Villa avec piscine - Herman Koch
" Les fonctions d'un médecin généraliste sont simples à décrire. Il n'a pas à guérir les gens, il n'a qu'à s'assurer qu'ils ne se rendent pas en masse chez les spécialistes et dans les hôpitaux. Son cabinet est un avant-poste. Plus le médecin généraliste retient de patients dans son avant-poste, plus il exerce bien son métier. C'est un simple exercice d'arithmétique. Si nous, médecins généralistes, nous adressions tous ceux qui présentent la moindre démangeaison, plaque ou toux à un spécialiste ou à l'hôpital, le système s'effondrerait totalement. Totalement. "
Marc Schlosser est médecin généraliste. Il a plutôt bien réussi, est marié à une femme adorable, Caroline, a deux filles aimantes et parfaites, Julia et Lisa. Un charmant tableau d'une famille aisée néerlandaise, jusque là. Lorsque Ralph Meier, acteur de théâtre et de cinéma, entre dans le cabinet de Marc, l'histoire est déjà en route. Les rouages s'imbriquent parfaitement les uns dans les autres, il n'est plus possible de faire machine arrière, il faudra aller jusqu'au bout. Ralph est sympathique, sa femme Judith aussi. Tellement sympathique d'ailleurs, que Marc passerait bien volontiers plus de temps avec elle. Jusqu'à partir en vacances dans la maison des Meier, au bord de la mer. Et puis Lisa et Julia s'entendent tellement bien avec les garçons Meier. Pas le choix pour Caroline, on ne lui a pas vraiment demandé son avis. Ce sont les vacances d'un homme qui s'ennuie, qui s'ennuie de sa femme, de sa vie, qui voudrait un peu de piment, d'aventure. Les aventures vont venir, mais pas vraiment celles qu'il souhaitait. Un événement va se produire, obligeant Marc à prendre une décision, qui pourrait bien changer le cours de sa vie si calme et richement plate. Il ne s'était absolument pas préparé à ce qui allait suivre... Difficile de résumer ce livre sans trop en dire. Il faut donner le cadre, mais pas vraiment parler de l'intrigue, tant elle se dénoue au fur et à mesure que le roman avance. Le cadre ne m'emballait pas trop au départ. Une petite vie nette de médecin généraliste, ça n'est pas follement exotique. J'ai tout de même été agréablement surprise à la lecture. Il est extrêmement difficile de s'attacher au personnage de Marc. Il paraît tour à tour prétentieux, incompétent et manipulateur. Il a tout, et pourtant va chercher ailleurs une histoire sentimentale. On ne peut pas l'apprécier, on ne peut pas cautionner ce qu'il fait, mais on ne peut pas ne pas le comprendre. Ses choix deviennent évidents au fil du roman.

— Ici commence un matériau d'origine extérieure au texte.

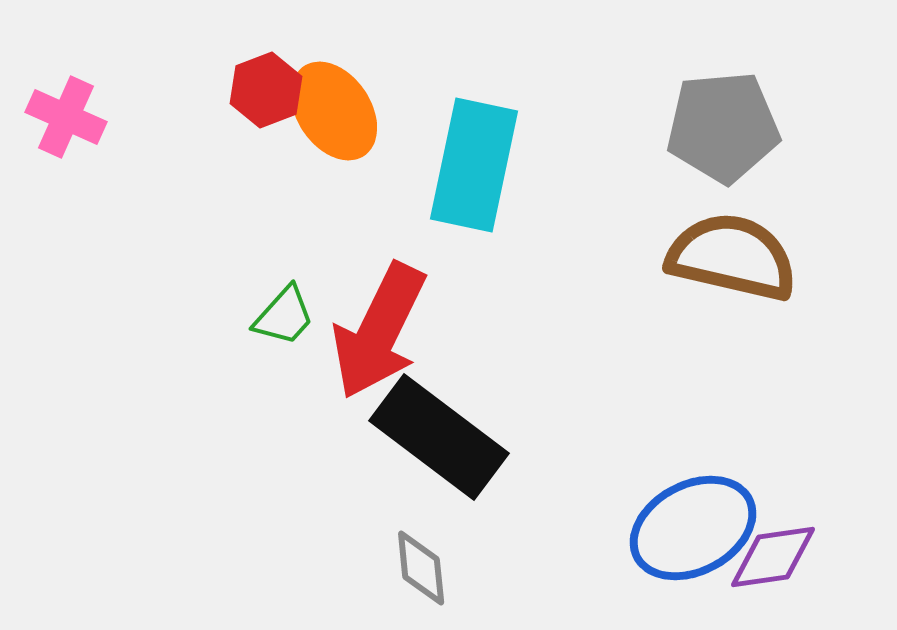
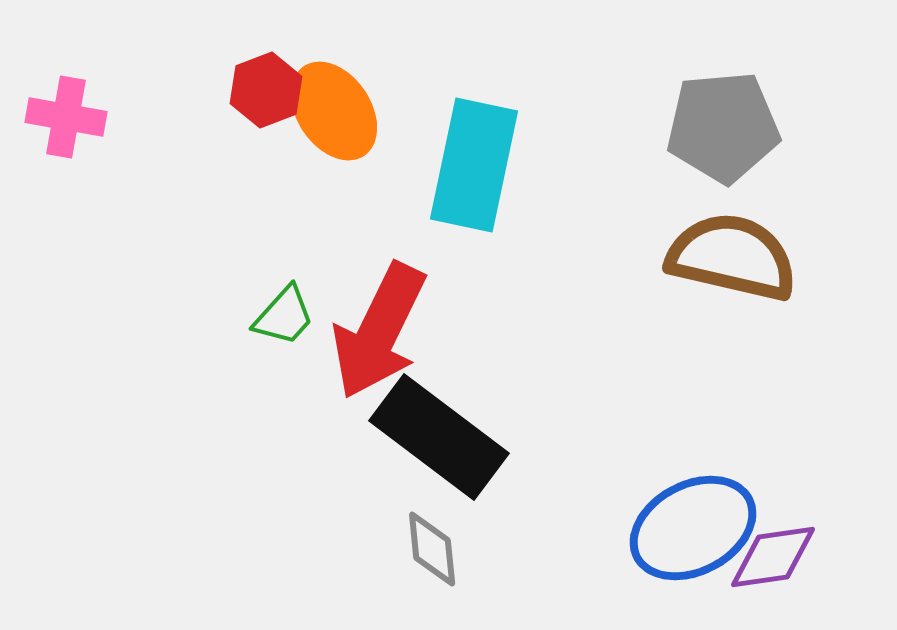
pink cross: rotated 14 degrees counterclockwise
gray diamond: moved 11 px right, 19 px up
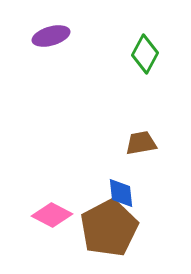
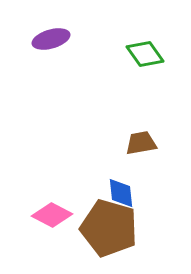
purple ellipse: moved 3 px down
green diamond: rotated 63 degrees counterclockwise
brown pentagon: rotated 28 degrees counterclockwise
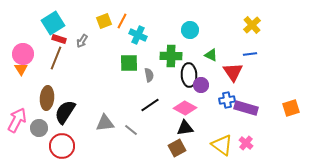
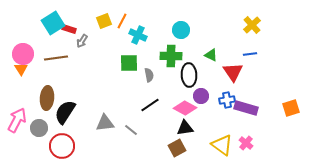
cyan circle: moved 9 px left
red rectangle: moved 10 px right, 10 px up
brown line: rotated 60 degrees clockwise
purple circle: moved 11 px down
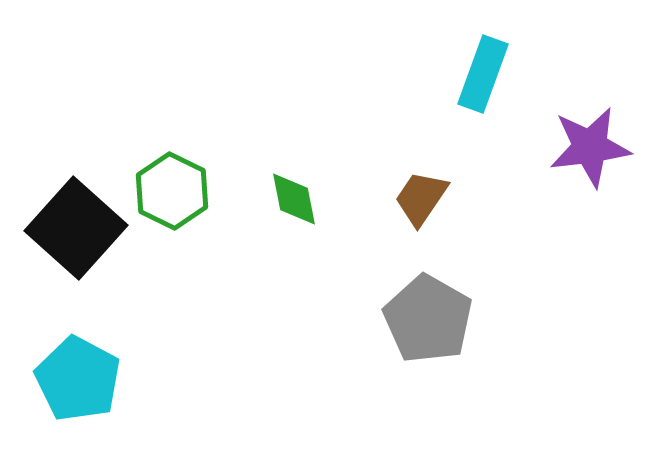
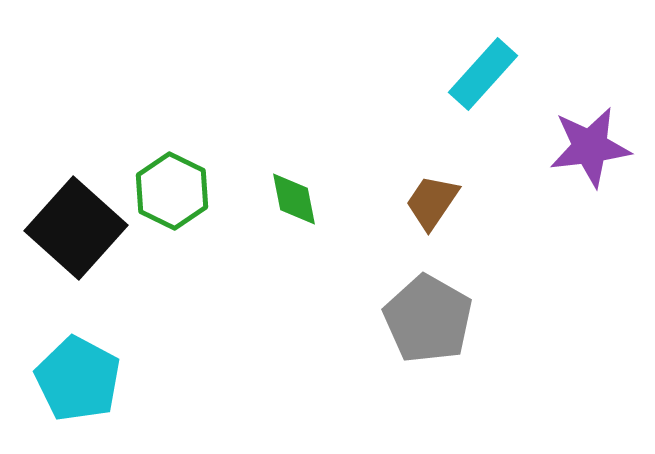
cyan rectangle: rotated 22 degrees clockwise
brown trapezoid: moved 11 px right, 4 px down
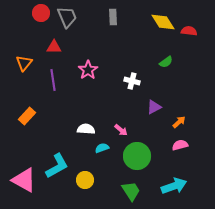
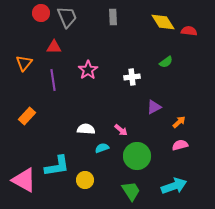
white cross: moved 4 px up; rotated 21 degrees counterclockwise
cyan L-shape: rotated 20 degrees clockwise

L'univers un peu malsain des relations de couple, des regards libidineux de Ralph Meier et de l'infidélité mettent parfois mal à l'aise. On a l'impression de regarder une scène où l'on n'a pas été convié. Ca dérange, et c'est probablement fait exprès. Herman Koch prête à son personnage des discours extrêmement intéressants mais désabusés sur l'Humain. Adieu au rêve, on nous ramène à la basse réalité des corps, aux hormones, à la biologie. Le sentimentalisme n'existe pas, il y a l'instinct de reproduction, de survie, les chairs flasques et le dégoût des autres. Pourtant on se laisse attendrir. Par les erreurs d'un homme qui ressemble à un grand gamin,
On assiste à des vacances banales, pleines de petits conflits, de petits secrets, de gros mensonges. Et puis arrive le drame. Ce point d'acmé du récit où tout bascule, où tout fait sens, finalement. Le puzzle s'imbrique parfaitement, et l'histoire racontée par le personnage principal semble logique et implacable. Et puis on comprend rapidement où il veut en venir. Pourquoi Ralph Meier est venu le consulter, était-il malade ? L'est-il devenu ? On s'interroge, on se dit que non, ce n'est pas possible, et pourtant si. On a l'impression d'avoir été dupé, mais d'en être très content. On a été pris au piège et c'est formidable parce que ça donne un souffle puissant au roman.
Il a manqué quelque chose pour que je sois totalement emportée par ce livre. Peut-être ne me suis-je pas totalement attachée aux personnages, peut-être parce qu'au fond je les détestais d'être aussi banals, de répéter leurs erreurs. Mais je dois avouer que c'est un roman très bien construit, où le but est justement de montrer un aspect du réel. De s'ancrer dans un quotidien reproductible à l'infini. Et c'est pour cela que je trouve, finalement, que c'est un roman bien ficelé.
Merci encore aux éditions Belfond, pour l'envoi de ce service de presse.
Herman Koch. Villa avec piscine. Belfond, 2013. 380p.